So After Hanford Tunnel Collapse, Now What?
After Tuesday's apparent collapse of a railroad tunnel at the Purex Plant, officials now have to figure out what to do next.
Around 8:30am workers in the area noticed a depression that started out about 4 feet by 4 feet where the tunnels are present by the plant. The Purex plant removed uranium from fuel rods before being shut down in 1988. The railroad car tunnels formerly used to shuttle the rods in and out were then used until the 1990's to 'bury' contaminated rail cars and other items. According to sources, some of the cars were so radioactive that empty cars were placed between the waste cars to protect the locomotive engineers. The cars were full of radioactive waste and other by products from the plant and other areas.
The depression expanded to an area of at least 20 by 20 feet, and a picture released by DOE shows the depression and what could be a hole in the ground. There's 8 feet of soil between the tunnels and the surface. Tests showed small readings of radiation emitting from the depressed area. The breach occurred in one of two tunnels that are more than 100 feet long. The testing continues by workers at the site.

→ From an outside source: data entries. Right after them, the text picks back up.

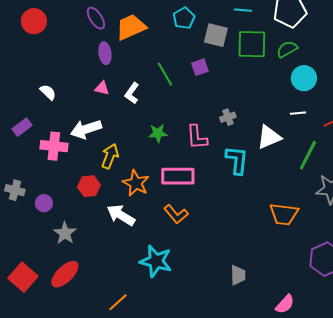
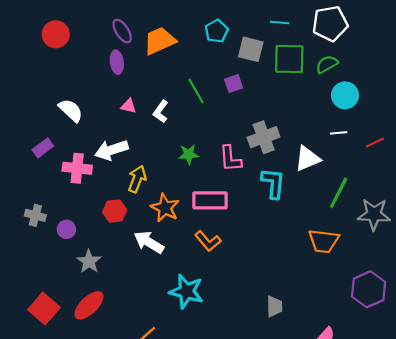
purple ellipse: (105, 53) -> (117, 62), moved
white semicircle: (48, 92) -> (71, 110), size x1.4
gray cross: (228, 117) -> (264, 137), size x1.8
green line: (308, 155) -> (339, 193), moved

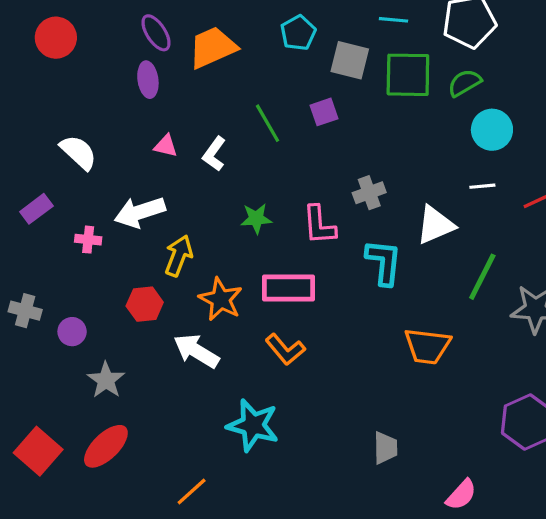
gray cross: (264, 137) -> (369, 193), size x0.7
pink cross: (77, 168) -> (88, 240), size x0.6
orange trapezoid: (324, 241) -> (427, 346), moved

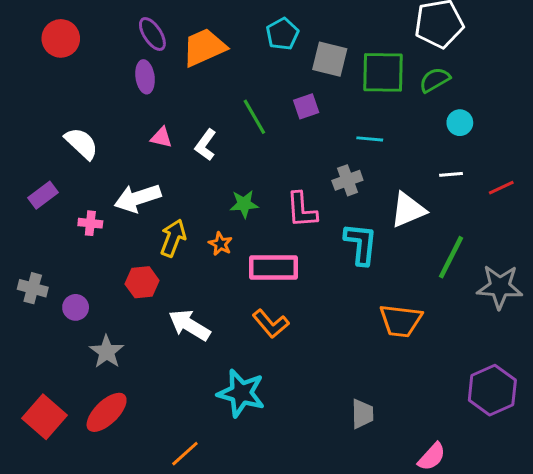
cyan line: (393, 20) -> (370, 139), moved
cyan circle: (492, 130) -> (460, 123), size x0.7
orange star: (221, 299) -> (220, 244), moved, size x0.6

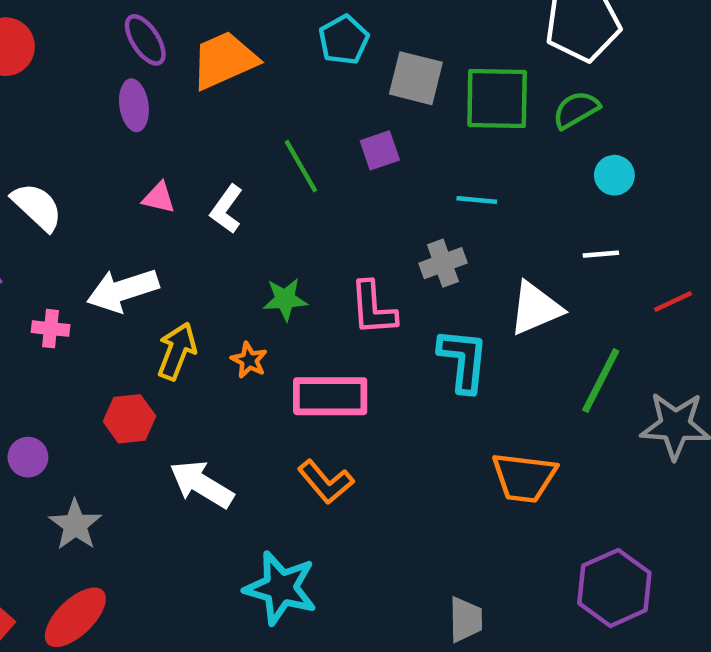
red line: (501, 188) -> (673, 302), moved
purple hexagon: (492, 390) -> (614, 588), moved

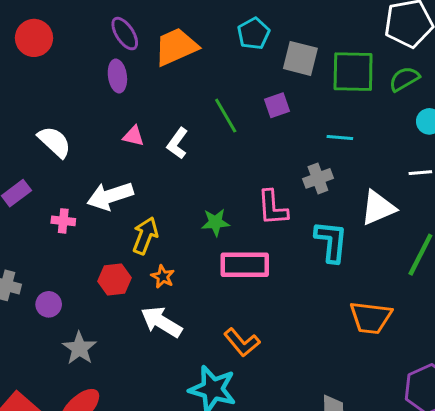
green star: (285, 299) -> (215, 222), moved
orange star: (249, 360) -> (163, 277), moved
orange L-shape: (326, 482) -> (242, 342), moved

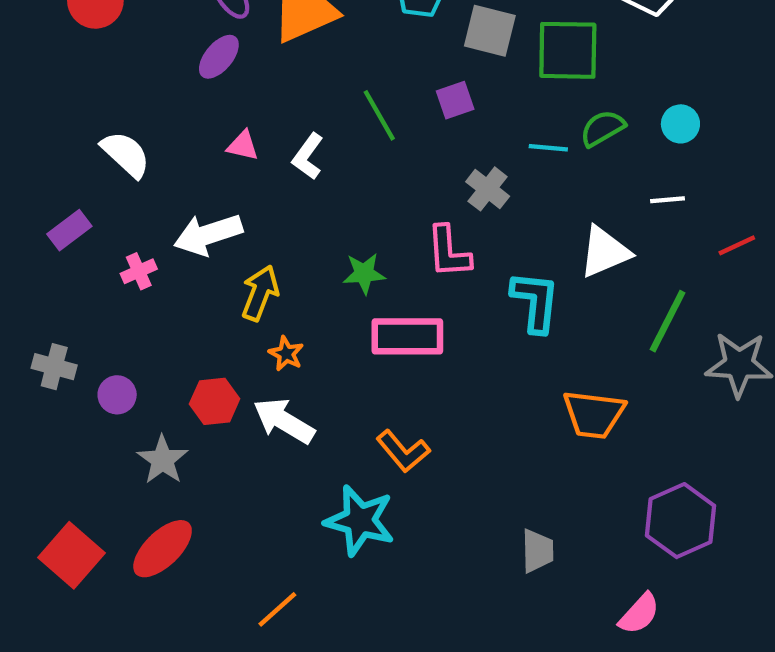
purple ellipse: (117, 76) -> (219, 57), turned 48
green semicircle: (404, 79) -> (602, 128), moved
gray cross: (318, 178) -> (488, 189), moved, turned -32
pink cross: (63, 221) -> (139, 271), turned -30
red hexagon: (114, 279) -> (215, 401), moved

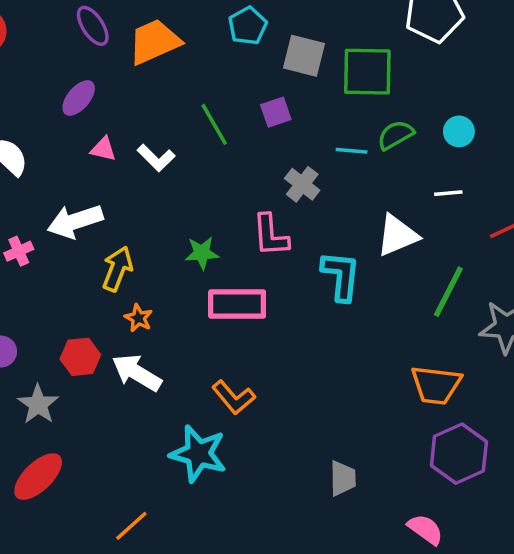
purple ellipse: (219, 57) -> (79, 98), moved
white L-shape: (308, 156) -> (156, 158), turned -81
orange trapezoid: (594, 414) -> (436, 385), moved
pink semicircle: (639, 614) -> (425, 529), turned -96

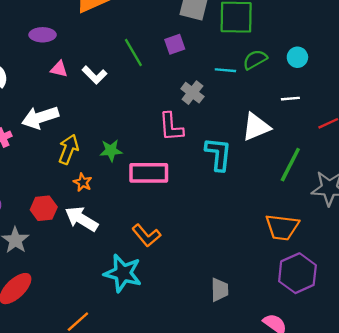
purple ellipse: (79, 98) -> (43, 35), turned 50
green star: (202, 253) -> (111, 150), moved

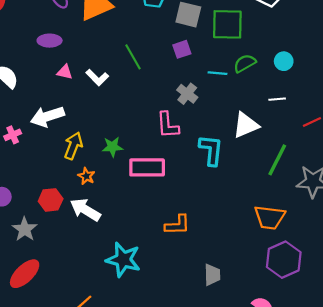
purple square: (175, 44) -> (182, 49), moved
orange L-shape: (146, 235) -> (177, 225), moved, turned -52

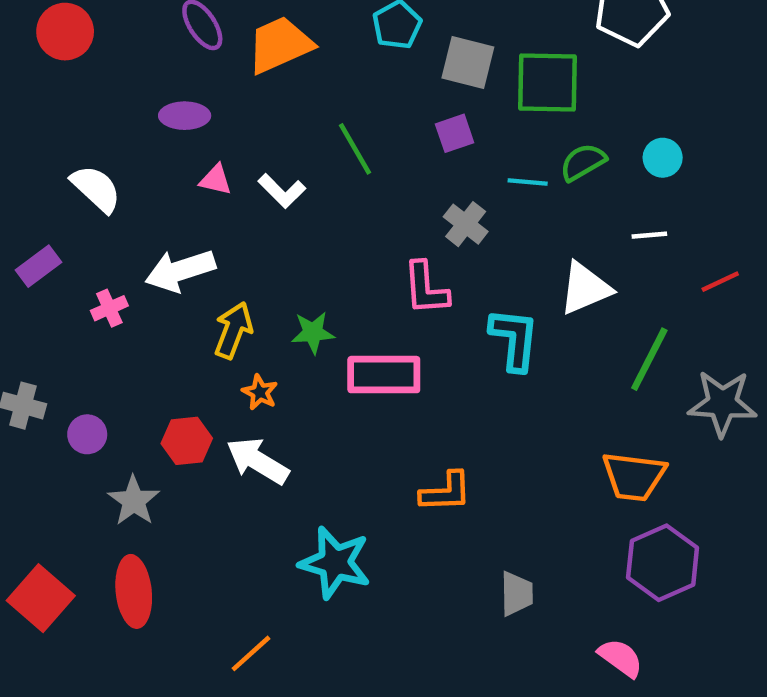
red ellipse: (25, 274) -> (134, 591), turned -52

The concern is when a tunnel collapses, it often exposes the inside. Officials are concerned a breach or break in the soil from a collapse could expose these highly radioactive buried items to the surface and air.
So, now officials have to figure out how to fix the hole. Some say adding more soil and protectants could press down and cause more compromise. According to the Tri-City Herald, containing the waste in concrete and other stabilants is one method considered. DOE officials say removing the contaminated items for treatment and disposal is considered highly risky for the workers involved.
So basically, a tunnel used to store highly radioactive materials has been compromised, and officials will have to find a way to re-stabilize or deal with the issue. But again, so far, only small readings detected from the tunnel area.
Senator Ron Wyden of Oregon said this incident reinforces the fact that the temporary measures DOE has used to deal with waste such as this for years "have limited life spans," whether it's using the steel tanks for reactor and other waste, or the underground tunnels.